Supplied records —
<<<<
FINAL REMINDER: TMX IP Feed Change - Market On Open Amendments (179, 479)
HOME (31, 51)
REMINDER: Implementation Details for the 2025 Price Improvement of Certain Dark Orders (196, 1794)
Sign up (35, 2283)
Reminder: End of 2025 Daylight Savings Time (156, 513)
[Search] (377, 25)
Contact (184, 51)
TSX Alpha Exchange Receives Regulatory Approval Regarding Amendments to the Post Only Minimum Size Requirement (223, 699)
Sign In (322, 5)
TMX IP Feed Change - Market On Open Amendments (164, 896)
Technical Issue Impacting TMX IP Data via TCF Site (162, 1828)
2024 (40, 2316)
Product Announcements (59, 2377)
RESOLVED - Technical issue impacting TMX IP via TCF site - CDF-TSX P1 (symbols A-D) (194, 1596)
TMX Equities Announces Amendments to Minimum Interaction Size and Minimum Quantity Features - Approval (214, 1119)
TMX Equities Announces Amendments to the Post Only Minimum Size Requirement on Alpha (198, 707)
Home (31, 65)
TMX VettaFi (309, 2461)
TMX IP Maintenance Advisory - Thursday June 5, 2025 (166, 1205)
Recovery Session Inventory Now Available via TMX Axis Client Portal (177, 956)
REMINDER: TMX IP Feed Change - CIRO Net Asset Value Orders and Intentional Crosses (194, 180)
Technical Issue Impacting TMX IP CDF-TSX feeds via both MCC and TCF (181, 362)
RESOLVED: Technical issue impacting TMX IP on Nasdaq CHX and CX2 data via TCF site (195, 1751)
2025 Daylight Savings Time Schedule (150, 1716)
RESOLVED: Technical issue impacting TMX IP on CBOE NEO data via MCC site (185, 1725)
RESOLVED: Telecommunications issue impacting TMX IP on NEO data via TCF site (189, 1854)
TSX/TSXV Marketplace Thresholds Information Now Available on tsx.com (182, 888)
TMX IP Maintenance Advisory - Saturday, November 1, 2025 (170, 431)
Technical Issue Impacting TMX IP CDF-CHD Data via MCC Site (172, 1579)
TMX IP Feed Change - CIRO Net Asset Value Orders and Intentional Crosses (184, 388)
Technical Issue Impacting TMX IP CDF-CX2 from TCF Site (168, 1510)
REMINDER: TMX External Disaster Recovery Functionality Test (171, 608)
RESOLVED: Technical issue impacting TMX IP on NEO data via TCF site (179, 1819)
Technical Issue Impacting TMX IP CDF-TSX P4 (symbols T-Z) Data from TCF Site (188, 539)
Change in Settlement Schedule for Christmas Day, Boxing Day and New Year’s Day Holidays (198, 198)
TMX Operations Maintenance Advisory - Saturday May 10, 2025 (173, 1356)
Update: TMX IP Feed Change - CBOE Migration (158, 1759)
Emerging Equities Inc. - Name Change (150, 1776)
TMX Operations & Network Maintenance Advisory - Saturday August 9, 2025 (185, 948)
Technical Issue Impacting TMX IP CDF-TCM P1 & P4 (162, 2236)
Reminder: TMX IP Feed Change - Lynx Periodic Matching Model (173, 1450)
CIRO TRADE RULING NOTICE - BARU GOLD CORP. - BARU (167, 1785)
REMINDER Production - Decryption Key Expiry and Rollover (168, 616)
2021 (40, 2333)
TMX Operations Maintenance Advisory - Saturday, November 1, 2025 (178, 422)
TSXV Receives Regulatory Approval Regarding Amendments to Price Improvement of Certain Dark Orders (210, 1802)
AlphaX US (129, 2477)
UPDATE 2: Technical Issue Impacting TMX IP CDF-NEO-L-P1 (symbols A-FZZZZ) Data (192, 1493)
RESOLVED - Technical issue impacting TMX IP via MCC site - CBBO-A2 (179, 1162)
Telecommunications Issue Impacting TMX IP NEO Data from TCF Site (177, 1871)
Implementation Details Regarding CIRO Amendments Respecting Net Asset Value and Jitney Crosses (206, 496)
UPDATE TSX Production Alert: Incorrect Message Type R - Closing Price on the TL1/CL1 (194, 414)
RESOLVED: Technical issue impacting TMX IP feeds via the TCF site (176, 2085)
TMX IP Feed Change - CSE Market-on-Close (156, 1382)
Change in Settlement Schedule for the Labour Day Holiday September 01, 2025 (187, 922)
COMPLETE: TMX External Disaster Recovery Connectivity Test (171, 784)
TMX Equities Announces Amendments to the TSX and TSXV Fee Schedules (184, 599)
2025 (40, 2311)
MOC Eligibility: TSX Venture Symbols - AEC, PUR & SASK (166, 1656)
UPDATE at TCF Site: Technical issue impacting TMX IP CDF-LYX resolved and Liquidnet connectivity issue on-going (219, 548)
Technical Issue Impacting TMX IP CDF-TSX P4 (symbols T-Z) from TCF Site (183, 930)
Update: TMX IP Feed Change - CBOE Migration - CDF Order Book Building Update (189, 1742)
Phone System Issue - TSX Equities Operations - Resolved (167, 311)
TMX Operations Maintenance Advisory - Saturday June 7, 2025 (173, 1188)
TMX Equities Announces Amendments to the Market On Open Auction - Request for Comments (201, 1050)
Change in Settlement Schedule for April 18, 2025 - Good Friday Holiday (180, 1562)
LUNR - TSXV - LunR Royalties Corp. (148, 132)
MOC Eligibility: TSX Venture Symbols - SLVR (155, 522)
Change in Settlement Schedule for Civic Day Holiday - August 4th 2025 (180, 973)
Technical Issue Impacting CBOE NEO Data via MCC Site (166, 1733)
>>>>
<<<<
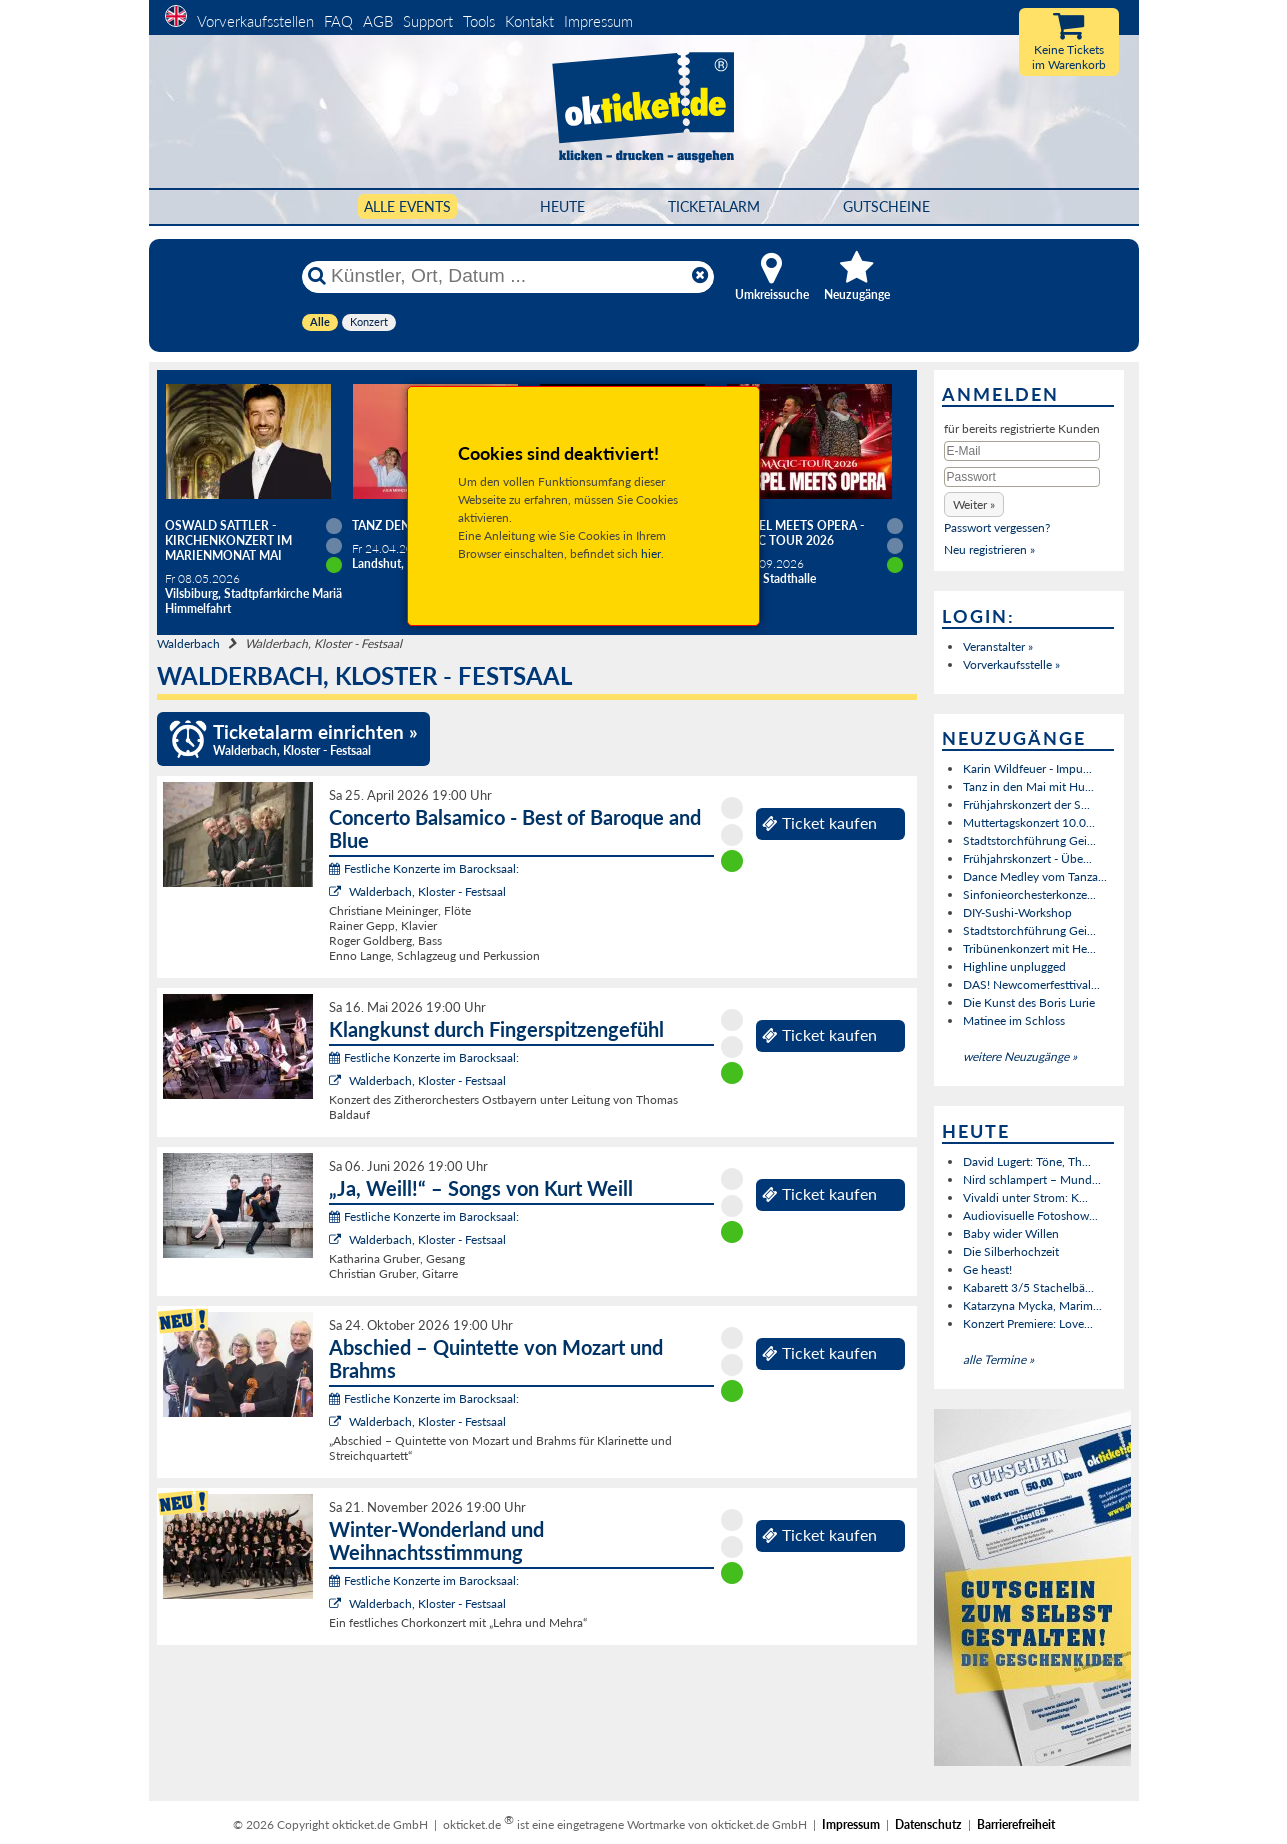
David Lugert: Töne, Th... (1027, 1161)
>>>>
Task details — Of all the entries above, retype exactly the lines from the line with "REMINDER: TMX External" to the line with "MOC Eligibility: TSX Venture Symbols - AEC, PUR", both included, and no others.

Written solution —
REMINDER: TMX External Disaster Recovery Functionality Test (171, 608)
RESOLVED: Technical issue impacting TMX IP on NEO data via TCF site (179, 1819)
Technical Issue Impacting TMX IP CDF-TSX P4 (symbols T-Z) Data from TCF Site (188, 539)
Change in Settlement Schedule for Christmas Day, Boxing Day and New Year’s Day Holidays (198, 198)
TMX Operations Maintenance Advisory - Saturday May 10, 2025 (173, 1356)
Update: TMX IP Feed Change - CBOE Migration (158, 1759)
Emerging Equities Inc. - Name Change (150, 1776)
TMX Operations & Network Maintenance Advisory - Saturday August 9, 2025 (185, 948)
Technical Issue Impacting TMX IP CDF-TCM P1 & P4 (162, 2236)
Reminder: TMX IP Feed Change - Lynx Periodic Matching Model (173, 1450)
CIRO TRADE RULING NOTICE - BARU GOLD CORP. - BARU (167, 1785)
REMINDER Production - Decryption Key Expiry and Rollover (168, 616)
2021 (40, 2333)
TMX Operations Maintenance Advisory - Saturday, November 1, 2025 (178, 422)
TSXV Receives Regulatory Approval Regarding Amendments to Price Improvement of Certain Dark Orders (210, 1802)
AlphaX US (129, 2477)
UPDATE 2: Technical Issue Impacting TMX IP CDF-NEO-L-P1 (symbols A-FZZZZ) Data (192, 1493)
RESOLVED - Technical issue impacting TMX IP via MCC site - CBBO-A2 (179, 1162)
Telecommunications Issue Impacting TMX IP NEO Data from TCF Site (177, 1871)
Implementation Details Regarding CIRO Amendments Respecting Net Asset Value and Jitney Crosses (206, 496)
UPDATE TSX Production Alert: Incorrect Message Type R - Closing Price on the TL1/CL1 (194, 414)
RESOLVED: Technical issue impacting TMX IP feeds via the TCF site (176, 2085)
TMX IP Feed Change - CSE Market-on-Close (156, 1382)
Change in Settlement Schedule for the Labour Day Holiday September 01, 2025 (187, 922)
COMPLETE: TMX External Disaster Recovery Connectivity Test (171, 784)
TMX Equities Announces Amendments to the TSX and TSXV Fee Schedules (184, 599)
2025 (40, 2311)
MOC Eligibility: TSX Venture Symbols - AEC, PUR & SASK (166, 1656)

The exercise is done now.